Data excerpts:
______________________________
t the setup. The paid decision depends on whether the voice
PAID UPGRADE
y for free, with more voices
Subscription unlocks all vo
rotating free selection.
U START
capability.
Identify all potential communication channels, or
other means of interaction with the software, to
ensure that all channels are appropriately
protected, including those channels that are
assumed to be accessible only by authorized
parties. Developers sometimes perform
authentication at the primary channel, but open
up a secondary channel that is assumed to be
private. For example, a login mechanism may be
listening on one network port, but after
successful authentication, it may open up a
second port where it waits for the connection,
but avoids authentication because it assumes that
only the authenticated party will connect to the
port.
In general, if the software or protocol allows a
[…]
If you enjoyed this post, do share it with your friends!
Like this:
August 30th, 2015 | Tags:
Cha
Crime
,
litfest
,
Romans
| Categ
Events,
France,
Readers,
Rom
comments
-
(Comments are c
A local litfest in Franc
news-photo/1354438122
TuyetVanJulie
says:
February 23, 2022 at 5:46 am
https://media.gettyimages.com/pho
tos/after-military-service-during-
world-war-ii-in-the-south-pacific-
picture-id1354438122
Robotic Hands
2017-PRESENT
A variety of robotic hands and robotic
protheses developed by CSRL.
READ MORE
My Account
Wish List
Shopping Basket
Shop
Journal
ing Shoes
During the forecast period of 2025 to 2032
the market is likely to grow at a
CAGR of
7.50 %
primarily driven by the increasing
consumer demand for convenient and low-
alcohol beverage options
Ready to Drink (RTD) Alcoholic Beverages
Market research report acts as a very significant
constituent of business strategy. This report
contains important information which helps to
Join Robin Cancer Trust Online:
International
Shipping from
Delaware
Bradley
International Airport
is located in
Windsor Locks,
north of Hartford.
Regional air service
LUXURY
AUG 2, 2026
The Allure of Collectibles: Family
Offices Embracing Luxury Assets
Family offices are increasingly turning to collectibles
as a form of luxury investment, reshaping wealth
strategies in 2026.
______________________________
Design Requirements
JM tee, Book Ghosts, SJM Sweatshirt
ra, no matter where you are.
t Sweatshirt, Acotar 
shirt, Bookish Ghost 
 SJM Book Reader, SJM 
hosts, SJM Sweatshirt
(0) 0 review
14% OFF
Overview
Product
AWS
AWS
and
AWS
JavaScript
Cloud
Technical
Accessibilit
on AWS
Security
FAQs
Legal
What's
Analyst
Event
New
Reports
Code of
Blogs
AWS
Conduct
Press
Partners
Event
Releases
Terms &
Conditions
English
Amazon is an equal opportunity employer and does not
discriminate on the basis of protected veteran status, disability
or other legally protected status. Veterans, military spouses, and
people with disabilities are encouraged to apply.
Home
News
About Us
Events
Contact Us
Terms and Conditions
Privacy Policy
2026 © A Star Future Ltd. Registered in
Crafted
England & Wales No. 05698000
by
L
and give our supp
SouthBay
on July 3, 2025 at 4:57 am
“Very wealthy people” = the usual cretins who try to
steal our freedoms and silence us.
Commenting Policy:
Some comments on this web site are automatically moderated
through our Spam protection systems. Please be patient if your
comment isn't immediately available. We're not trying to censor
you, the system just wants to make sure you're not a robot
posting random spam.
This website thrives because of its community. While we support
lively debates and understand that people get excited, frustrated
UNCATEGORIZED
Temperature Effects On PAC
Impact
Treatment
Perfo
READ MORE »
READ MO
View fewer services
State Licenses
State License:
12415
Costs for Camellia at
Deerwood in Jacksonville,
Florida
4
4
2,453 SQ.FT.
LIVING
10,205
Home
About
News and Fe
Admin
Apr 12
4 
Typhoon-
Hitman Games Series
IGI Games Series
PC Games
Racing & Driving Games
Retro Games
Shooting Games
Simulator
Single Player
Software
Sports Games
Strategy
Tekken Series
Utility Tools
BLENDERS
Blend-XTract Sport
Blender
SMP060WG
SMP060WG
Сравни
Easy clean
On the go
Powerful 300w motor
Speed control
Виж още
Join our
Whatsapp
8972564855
______________________________
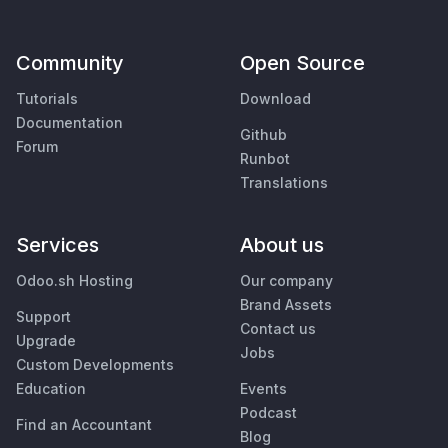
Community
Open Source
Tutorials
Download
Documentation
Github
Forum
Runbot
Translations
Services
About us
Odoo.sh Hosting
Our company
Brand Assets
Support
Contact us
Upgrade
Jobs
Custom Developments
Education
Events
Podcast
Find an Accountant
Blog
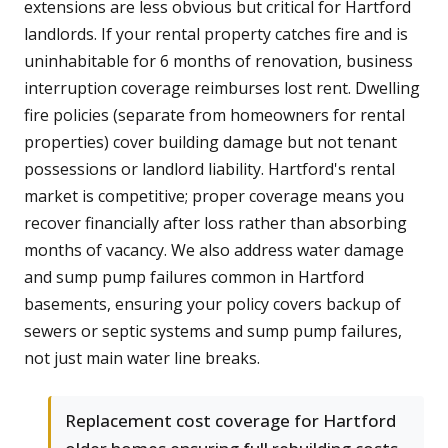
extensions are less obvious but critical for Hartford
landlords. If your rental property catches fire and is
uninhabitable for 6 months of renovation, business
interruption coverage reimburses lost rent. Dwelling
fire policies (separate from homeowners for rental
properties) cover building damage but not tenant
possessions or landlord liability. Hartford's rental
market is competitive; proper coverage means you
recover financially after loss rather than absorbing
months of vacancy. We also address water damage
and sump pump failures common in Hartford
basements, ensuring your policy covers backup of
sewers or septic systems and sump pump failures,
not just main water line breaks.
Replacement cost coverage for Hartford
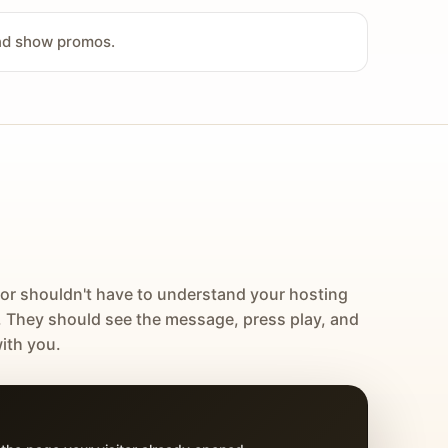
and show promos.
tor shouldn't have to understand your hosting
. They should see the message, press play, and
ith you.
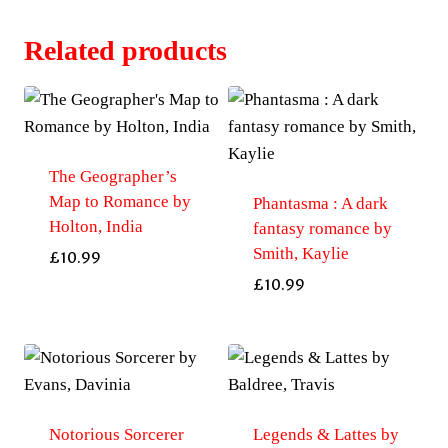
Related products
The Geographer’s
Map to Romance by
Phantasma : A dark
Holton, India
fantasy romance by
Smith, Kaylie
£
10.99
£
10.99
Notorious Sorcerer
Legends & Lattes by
______________________________
Wherever the string "that" appears in the entries above, return the line it appears on.

● Problem solution:
ensure that all channels are appropriately
protected, including those channels that are
up a secondary channel that is assumed to be
but avoids authentication because it assumes that
lively debates and understand that people get excited, frustrated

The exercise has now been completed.